The film shirts scenery to other places, especially Mexico City, where a feminist movement is being put down, and Miami. One of the late scenes in Mexico City shows the presidential palace, with protesters; I visited the exterior of this place on Labor Day Sunday in 1974, just before I moved into NYC, a memorable day for me.<
The film reports the work of CPJ, the Committee to Protect Journalists. The group maintains that “journalists are moderators of finding facts”. The CPJ is on the automated donation list from my own trust (it is not a beneficiary).
The film does cover the closing of many medium-sized city local newspapers, and gives and example, Youngstown, Ohio (I passed through it in July 1999, a few months before the pandemic). But one could add that competition with 'amateurs' on the Internet contribute to the problem (yesterday’s post) – by the way, remember “Righthavem”?
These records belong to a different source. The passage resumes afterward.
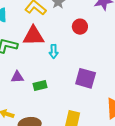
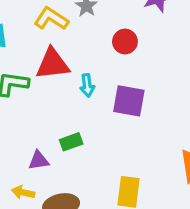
purple triangle: (17, 77) -> (39, 160), moved
purple square: (86, 78) -> (129, 101), moved

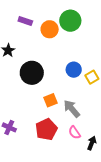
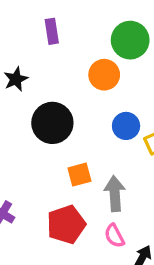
purple rectangle: (25, 21) -> (52, 31), turned 56
orange circle: (50, 29) -> (104, 75), moved
gray arrow: (72, 109) -> (115, 194), turned 30

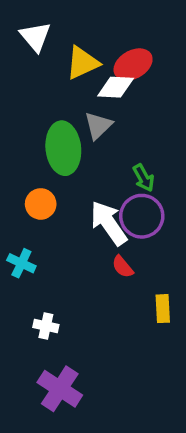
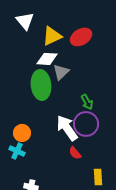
white diamond: (116, 87) -> (47, 59), moved
orange circle: (41, 204) -> (22, 133), moved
The film gathers steam dealing with COVID. New graveyards are dug on camera in Brazil, while Bolsonaro, who caught the infection himself, dismisses it as a trivial infection for otherwise healthy people. “Stop whining and get back to work” (we’ve heard Carlos Maza report that in one of his videos.) Later, one of the journalists (is it Joel Simon) interviewing someone near a Trump rally is rebuked, 'I’ll only talk to you if you take your mask off.'
In Mexico City, threats to journalists who report on police are reported; supposedly 3600 have been murdered in the country.
Late in the film, a protester states, 'Revolution means standing and resisting'.
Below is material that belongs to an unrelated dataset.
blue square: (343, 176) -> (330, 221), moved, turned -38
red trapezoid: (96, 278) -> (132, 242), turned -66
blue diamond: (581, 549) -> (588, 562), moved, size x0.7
I also want to mention that today (July 3), CNN re-aired Fareed Zakaria's 2019 0ne-hour documentary film "Saudi Arabia: Kingdom of Secrets", CNN pressroom article. Of course the West's dependence on the kingdom's oil (indirectly an issue now because of the Ukraine conflict) has been an issue ever since the oil embargo of 1974 which led to gasoline supply disruptions in the US for about five months at a time in my own life when personal mobility was very important. In the 1980s, a coworker described his life in Saudi Arabia as an American computer contractor, dealing with the religious police. The film had been motivated by the assassination of Washington Post journalist Jamal Khashoggi in 2018 in Istanbul (I believe this was mentioned in Ronan's film, above). It also mentions the role of Saudi men in the 9/11 attacks (and gives Bin Laden's history). Zakaria mentions the idea that under Wahhabism, individual religious practitioners can exact a kind of personal, vigilante justice on sinners, infidels or heretics. (In the US, we have our own version of that with Christianity and anti-abortion extremism, perhaps -- I take up some of this in my own 2002 DADT2 book.) But slowly (in ups and downs with oil), Saudi is modernizing. It is even accepting some partnership with Israel now because of a common enemy, Iran.
Picture of downtown Riyadh at night (Wikipedia link). It reminds me of 'Dune'.